Le Tribunal Administratif de la Guyane, par une ordonnance du 13 mars 2025, a rejeté la requête de Mme A contestant une décision de la caisse d'allocations familiales relative au versement de l'aide exceptionnelle de fin d'année. La requête a été jugée irrecevable car elle ne comportait que des moyens manifestement pas assortis des précisions suffisantes pour en apprécier le bien-fondé, en application du 7° de l'article R. 222-1 du code de justice administrative. Malgré une invitation à régulariser sa requête, la requérante n'a pas fourni les éléments nécessaires.
Le Tribunal Administratif de la Guyane, saisi en référé précontractuel sur le fondement de l'article L. 551-1 du code de justice administrative par la société TSA Sogedex, a rejeté sa requête. La société contestait la procédure de passation d'un marché de désamiantage et de déconstruction attribué par la commune de Matoury, invoquant des manquements aux obligations de publicité et de mise en concurrence. Le juge a constaté que le contrat avait été signé avant la saisine du tribunal, rendant la requête irrecevable. Aucune des demandes de la société requérante n'a été accueillie.
Le Tribunal Administratif de la Guyane a rejeté comme manifestement irrecevable la requête de M. B, qui contestait un arrêté préfectoral de refus de séjour et d’obligation de quitter le territoire français. Le requérant n’avait pas joint l’acte attaqué à sa requête, comme l’exige l’article R. 412-1 du code de justice administrative, et n’a pas régularisé sa demande malgré une invitation en ce sens. En application du 4° de l’article R. 222-1 du même code, la requête a donc été rejetée sans examen au fond.
Le Tribunal Administratif de la Guyane a rejeté la requête de M. B A contestant un refus d'indemnisation suite à un accident sur la RN2. La requête a été jugée manifestement irrecevable car elle ne contenait ni l'exposé des faits et moyens, ni l'énoncé des conclusions, en violation de l'article R. 411-1 du code de justice administrative. Malgré une demande de régularisation notifiée au requérant, celui-ci n'a pas fourni les éléments requis avant l'expiration du délai de recours contentieux.

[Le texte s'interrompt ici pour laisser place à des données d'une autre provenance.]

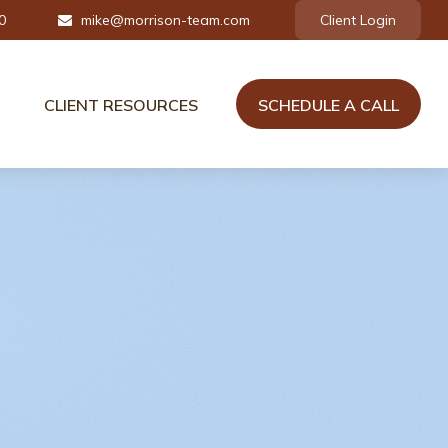
0
mike@morrison-team.com
Client Login
CLIENT RESOURCES
SCHEDULE A CALL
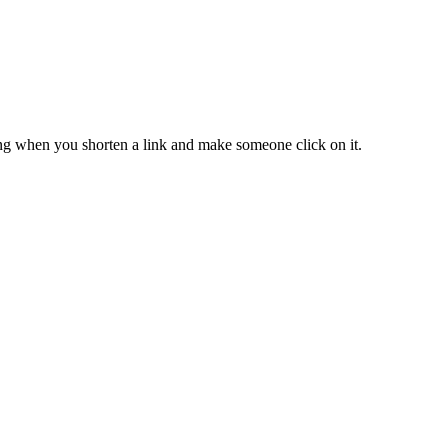
ing when you shorten a link and make someone click on it.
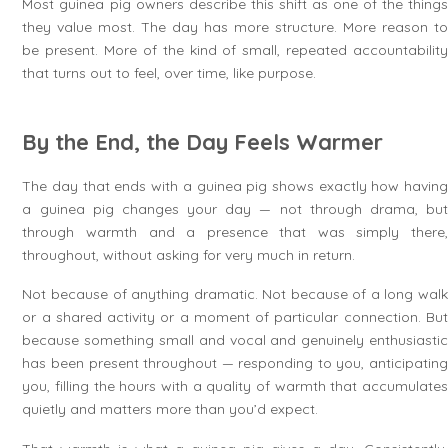
Most guinea pig owners describe this shift as one of the things
they value most. The day has more structure. More reason to
be present. More of the kind of small, repeated accountability
that turns out to feel, over time, like purpose.
By the End, the Day Feels Warmer
The day that ends with a guinea pig shows exactly how having
a guinea pig changes your day — not through drama, but
through warmth and a presence that was simply there,
throughout, without asking for very much in return.
Not because of anything dramatic. Not because of a long walk
or a shared activity or a moment of particular connection. But
because something small and vocal and genuinely enthusiastic
has been present throughout — responding to you, anticipating
you, filling the hours with a quality of warmth that accumulates
quietly and matters more than you’d expect.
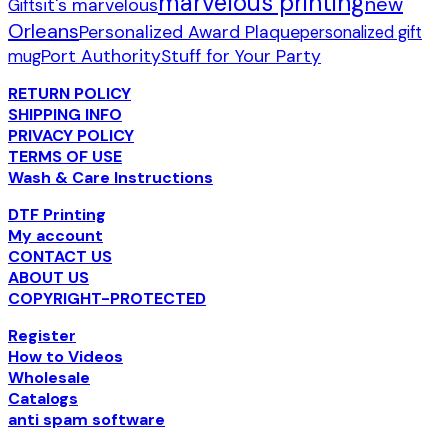
marvelous printing
new
it's marvelous
Gifts
Orleans
Personalized Award Plaque
personalized gift
Port Authority
Stuff for Your Party
mug
RETURN POLICY
SHIPPING INFO
PRIVACY POLICY
TERMS OF USE
Wash & Care Instructions
DTF Printing
My account
CONTACT US
ABOUT US
COPYRIGHT-PROTECTED
Register
How to Videos
Wholesale
Catalogs
anti spam software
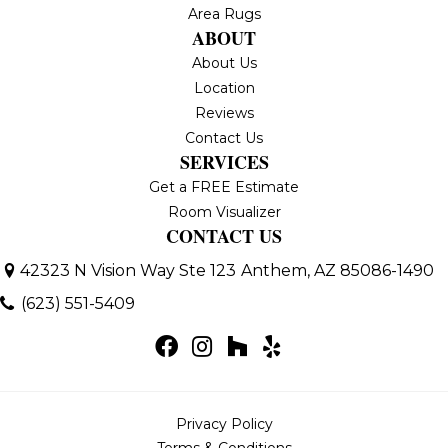
Area Rugs
ABOUT
About Us
Location
Reviews
Contact Us
SERVICES
Get a FREE Estimate
Room Visualizer
CONTACT US
42323 N Vision Way Ste 123
Anthem, AZ 85086-1490
(623) 551-5409
Privacy Policy
Terms & Conditions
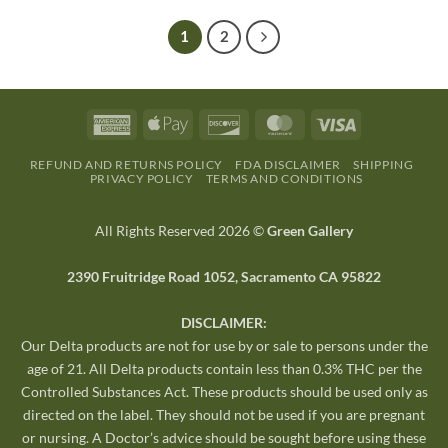
1
2
REFUND AND RETURNS POLICY
FDA DISCLAIMER
SHIPPING
PRIVACY POLICY
TERMS AND CONDITIONS
All Rights Reserved 2026 ©
Green Gallery
2390 Fruitridge Road 1052, Sacramento CA 95822
DISCLAIMER:
Our Delta products are not for use by or sale to persons under the
age of 21. All Delta products contain less than 0.3% THC per the
Controlled Substances Act. These products should be used only as
directed on the label. They should not be used if you are pregnant
or nursing. A Doctor’s advice should be sought before using these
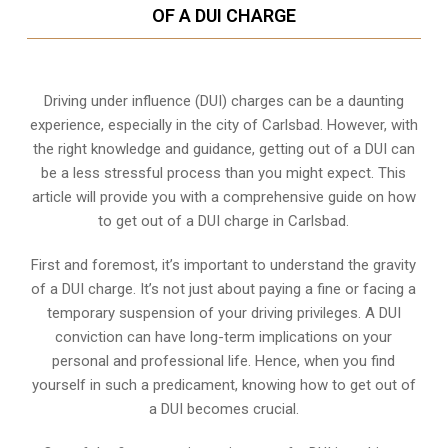
OF A DUI CHARGE
Driving under influence (DUI) charges can be a daunting
experience, especially in the city of Carlsbad. However, with
the right knowledge and guidance, getting out of a DUI can
be a less stressful process than you might expect. This
article will provide you with a comprehensive guide on how
to get out of a DUI charge in Carlsbad.
First and foremost, it’s important to understand the gravity
of a DUI charge. It’s not just about paying a fine or facing a
temporary suspension of your driving privileges. A DUI
conviction can have long-term implications on your
personal and professional life. Hence, when you find
yourself in such a predicament, knowing how to get out of
a DUI becomes crucial.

L'ordonnance se fonde sur le 4° de l'article R. 222-1 du même code pour rejeter la requête.
Le Tribunal Administratif de la Guyane, statuant en référé sur le fondement de l'article L. 521-2 du code de justice administrative, a rejeté la requête de Mme A. Celle-ci demandait la suspension d'un arrêté préfectoral du 8 mars 2025 lui interdisant d'embarquer depuis l'aéroport de Cayenne pour une durée de cinq jours, dans le cadre de la lutte contre le trafic de stupéfiants. Le juge a estimé que la condition d'urgence n'était pas remplie, la requérante ne justifiant d'aucune circonstance particulière nécessitant une intervention à très bref délai, d'autant que la mesure devait cesser ses effets le 13 mars 2025.
Le Tribunal Administratif de la Guyane, statuant en référé sur le fondement de l'article L. 521-3 du code de justice administrative, a enjoint au préfet de la Guyane de délivrer un rendez-vous à Mme A pour le dépôt de sa demande de titre de séjour. La condition d'urgence a été reconnue compte tenu de l'imminence du 21 mai 2025, date à laquelle l'intéressée atteindra 19 ans et perdrait le bénéfice de l'article L. 423-21 du code de l'entrée et du séjour des étrangers et du droit d'asile, ainsi que de l'absence de réponse de l'administration malgré ses démarches. La solution retenue impose à la préfecture de fixer un rendez-vous dans un délai maximal de quinze jours.